Real-time one million product data synchronization, the query results in seconds

A while back, the boss arranged for a new mission, to build a business product search system, can provide users with fast, accurate search capabilities, user input when searching for content to from the business name and product name to search two dimensions, Search out the results, according to the accuracy of ordering, association and press businesses owned goods to a combination of data structures, while providing API calls to the business system.
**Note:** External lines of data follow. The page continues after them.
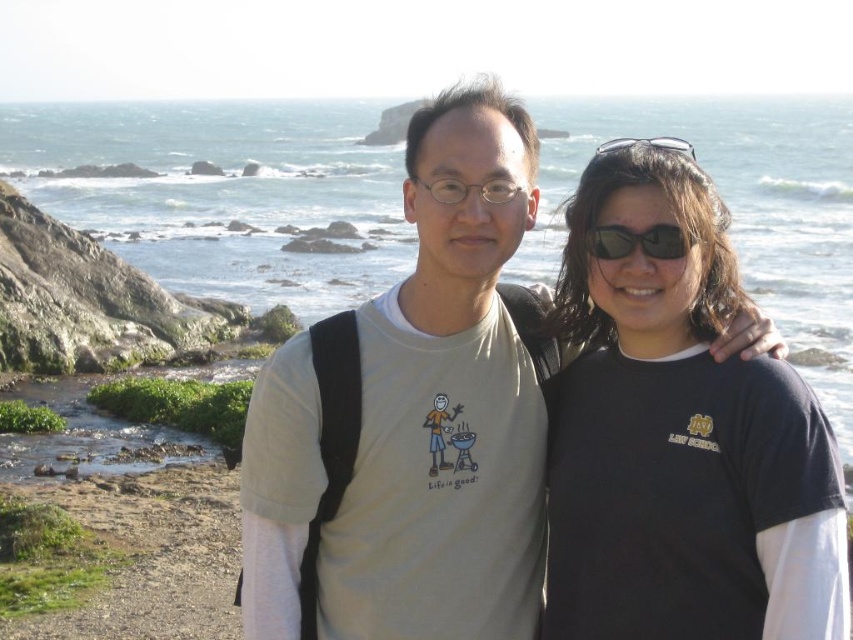 Who is taller, black matte t-shirt at center or beige cotton t-shirt at center?

beige cotton t-shirt at center is taller.

Between point (657, 198) and point (374, 612), which one is positioned in front?

Positioned in front is point (657, 198).

At what (x,y) coordinates should I click in order to perform the action: click on black matte t-shirt at center. Please return your answer as a coordinate pair (x, y). This screenshot has height=640, width=853. Looking at the image, I should click on (680, 440).

Is beige cotton t-shirt at center wider than sunglasses at center?

Correct, the width of beige cotton t-shirt at center exceeds that of sunglasses at center.

Who is shorter, beige cotton t-shirt at center or sunglasses at center?

With less height is sunglasses at center.

Does point (492, 97) lie behind point (660, 241)?

Yes, it is.

The height and width of the screenshot is (640, 853). What are the coordinates of `beige cotton t-shirt at center` in the screenshot? It's located at (445, 403).

What do you see at coordinates (680, 440) in the screenshot? This screenshot has height=640, width=853. I see `black matte t-shirt at center` at bounding box center [680, 440].

Between black matte t-shirt at center and clear plastic sunglasses at upper center, which one has more height?

clear plastic sunglasses at upper center

Where is `black matte t-shirt at center`? The height and width of the screenshot is (640, 853). black matte t-shirt at center is located at coordinates (680, 440).

Locate an element on the screen. black matte t-shirt at center is located at coordinates (680, 440).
Background is very simple, the reality is quite complicated! We are faced with the following challenges:
① commodity business database and database are multiple different servers, and the data capacity of one million, how can we achieve cross-database data synchronization it?

② commodity merchants and data is affiliation, or will the spicy chicken burger McDonald's to KFC to hang, which is embarrassing!

③ commodity business data is updated frequently, such as to modify the price, inventory, up and down and so, the search service that can not be seized bunch of outdated data, if the customer obviously found out the goods, the latter point already into the frame, then customers will Tucao! How to search database CRUD source data are real-time synchronization of it?

With the above three issues, we began a search for overall architectural design services.

System architecture design ideas

In order to design the right system architecture, we analyzed the current situation.
First, the business data and product data are stored in two separate MySQL8 database, in order to meet the associated business data and product data, we need to table two libraries needed for real-time ETL to our database search system.

Secondly, the data from the merchant, commodity database ETL system to search the database, you need to become a combination of real-time business associate product data structure and format of the document father and son, it is stored in the ES.

Finally, merchants, commodity database CRUD operations, you need real-time synchronized to the ES, the ES data that is in the need to support real-time additions, deletions and modifications.

To this end, we designed two canal component, the first canal for data ETL, the merchants, some of the tables and fields commodities database, extract the search service database; recycling the second canal, read MySQL database search services of the binlog, kafka real-time transmission to the message queue, then the data associated with the canal adapter, parent-child document mapping, the processed data is stored in ElasticSearch.

DETAILED system architecture design as shown in FIG.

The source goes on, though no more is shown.